Category: pyrrolines

541-59-3, Maleimide is a pyrrolines compound, ?involved in a variety of chemical synthesis. Rlated chemical reaction is continuously updated,541-59-3

The title compound was prepared using a modification of the method of Foley, et al., 2010 Biomol. Chem. 8:4601-4606). To a solution of maleimide (5.0 g, 51.5 mmole) in dry ethyl acetate (250 mL) was added N-methylmorpholine (5.7 mL, 51.5 mmole) and this mixture cooled to 0 C. (ice-bath) under anhydrous N2(g). Methyl chloroformate (4.8 mL, 61.8 mmole) was added slowly with stirring under anhydrous conditions, and the reaction allowed to stir at 0 C. for 30 min. and at room temperature for 30 min. The reaction mixture was filtered through a Buchner funnel and the white precipitate washed with ethyl acetate (100 mL).

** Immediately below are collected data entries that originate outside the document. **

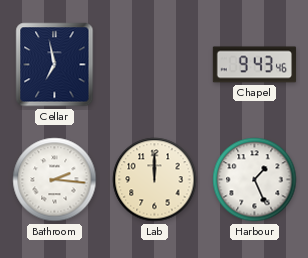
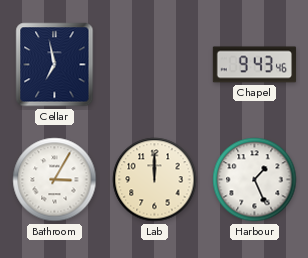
Bathroom: 2:16 -> 3:05
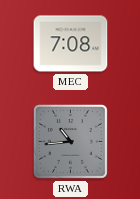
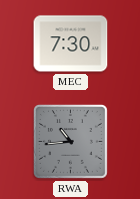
MEC: 7:08 -> 7:30
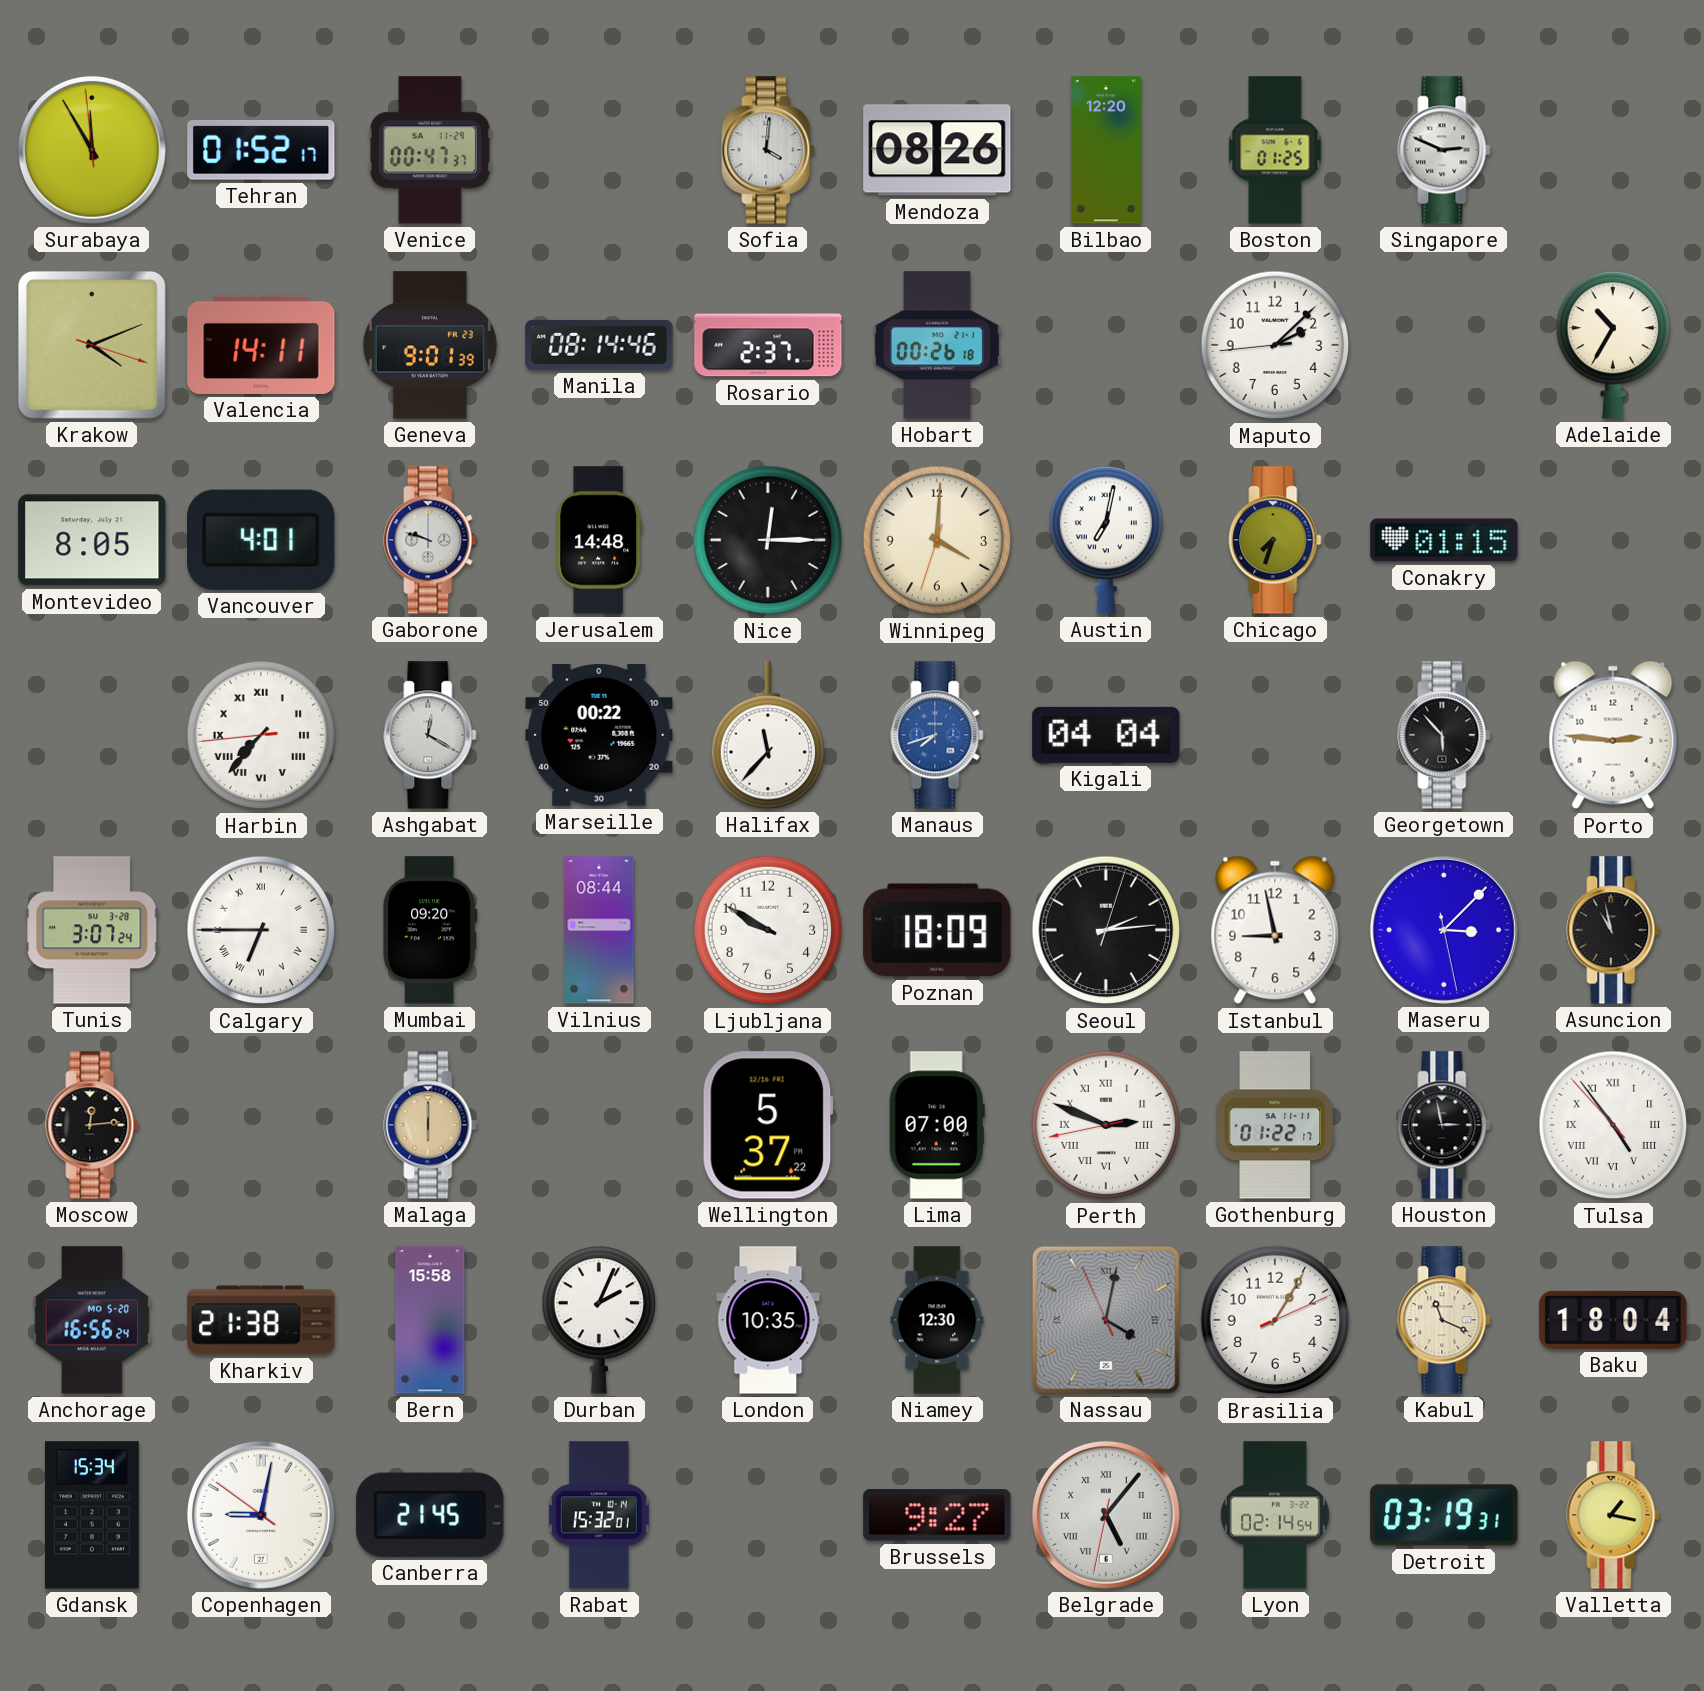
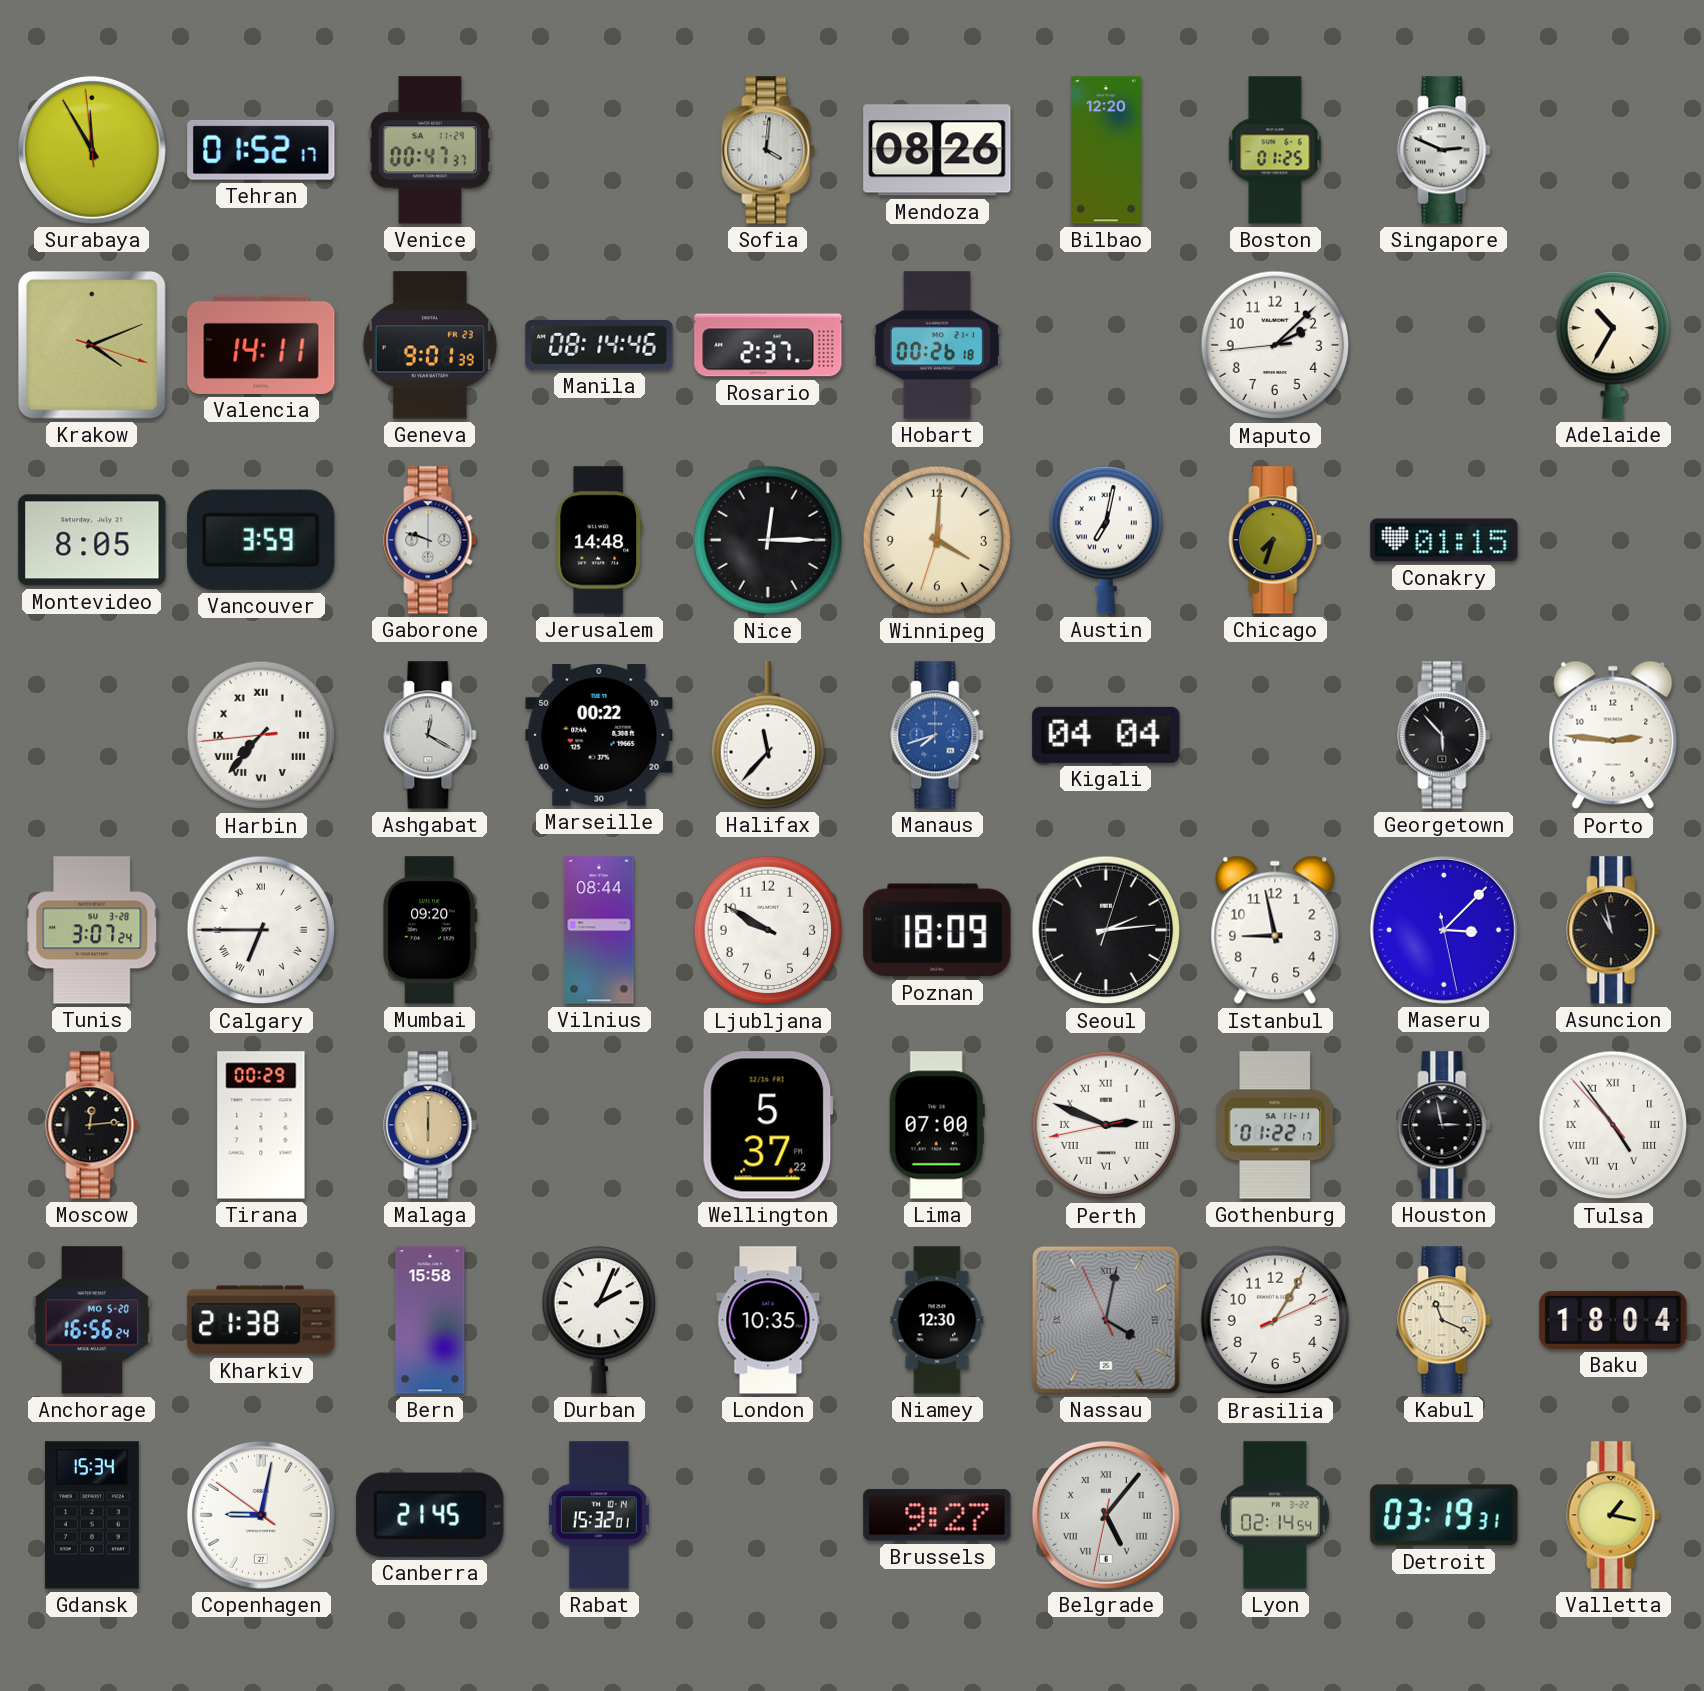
Vancouver: 4:01 -> 3:59
Tirana: none -> 00:29
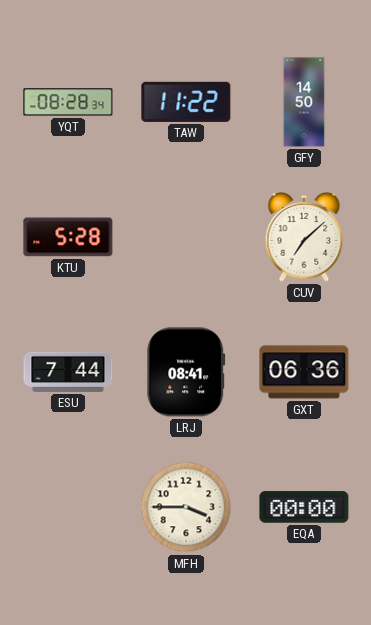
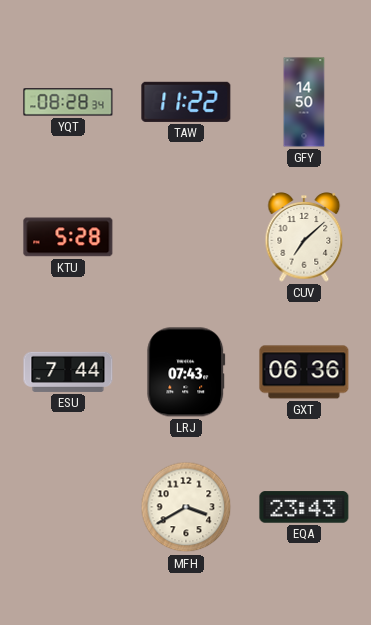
LRJ: 08:41 -> 07:43
MFH: 3:45 -> 3:40
EQA: 00:00 -> 23:43
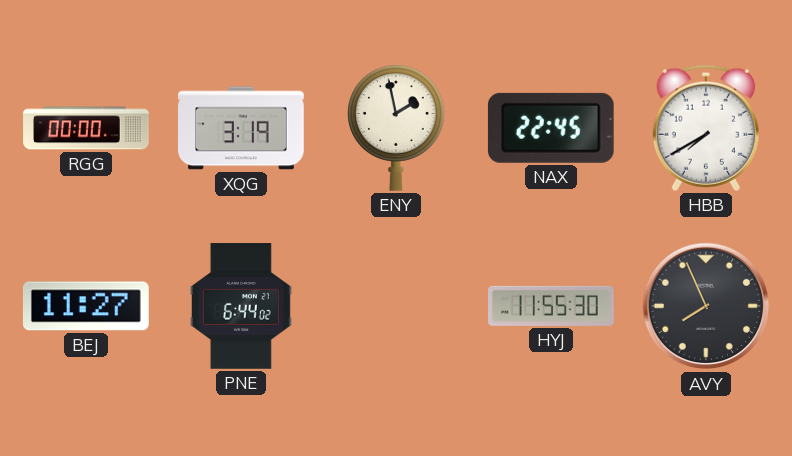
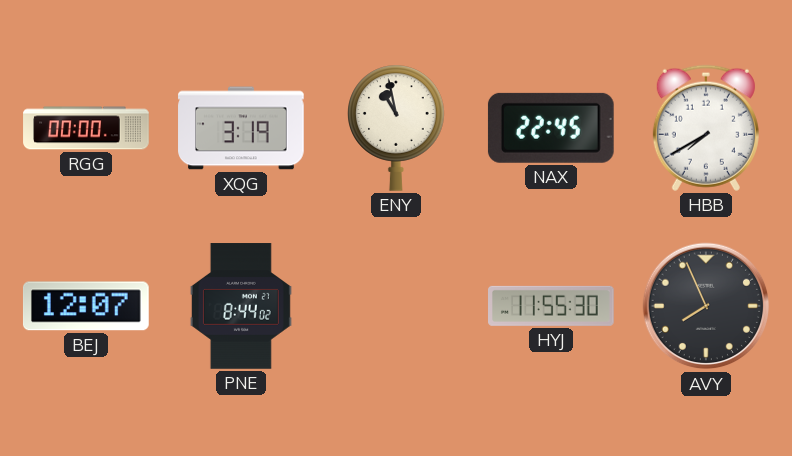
ENY: 1:58 -> 10:58
BEJ: 11:27 -> 12:07
PNE: 6:44 -> 8:44
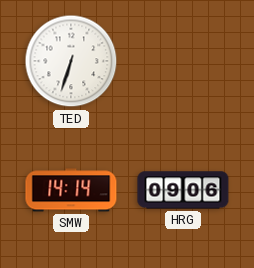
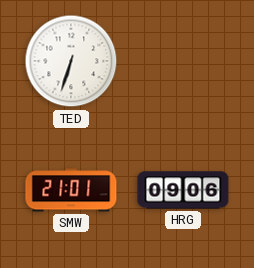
SMW: 14:14 -> 21:01
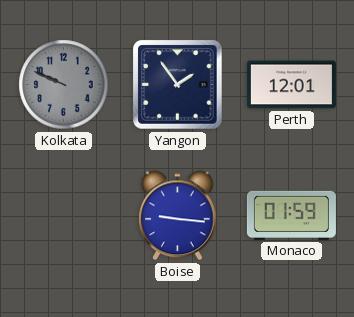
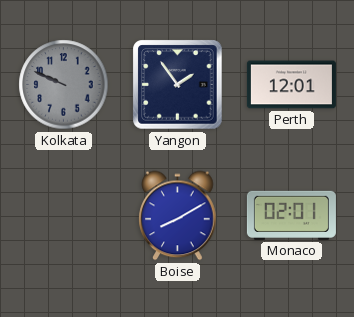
Boise: 9:16 -> 8:10
Monaco: 01:59 -> 02:01
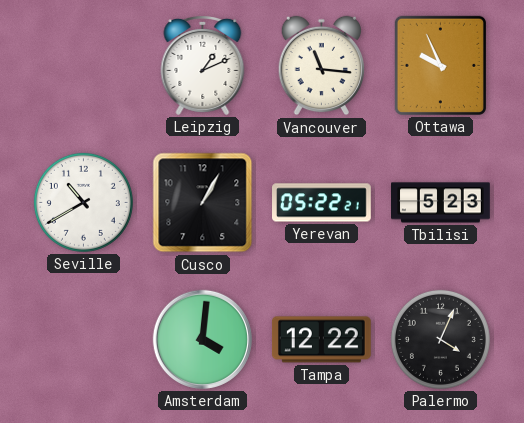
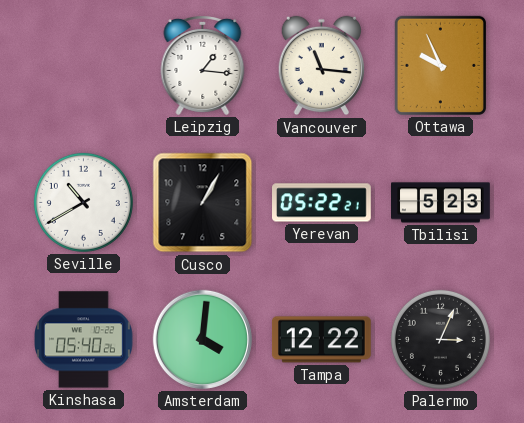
Leipzig: 1:11 -> 1:16
Kinshasa: none -> 05:40
Palermo: 4:04 -> 3:04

The combined filtrate was extracted with ice-water (1*100 mL) and brine solution (1*100 mL) and then dried over anhydrous magnesium sulfate. The product was filtered and evaporated to a clear oil that was co-evaporated with dry toluene (2*25 mL) and dried in vacuo under high vacuum overnight. The resulting clear oil was crystallized by trituration from anhydrous diethylether (50 mL) to give an off-white solid (2.77 g, 35%) homogeneous by t.l.c. (irrigant=9:1 dichloromethane:methanol, Rf=0.62).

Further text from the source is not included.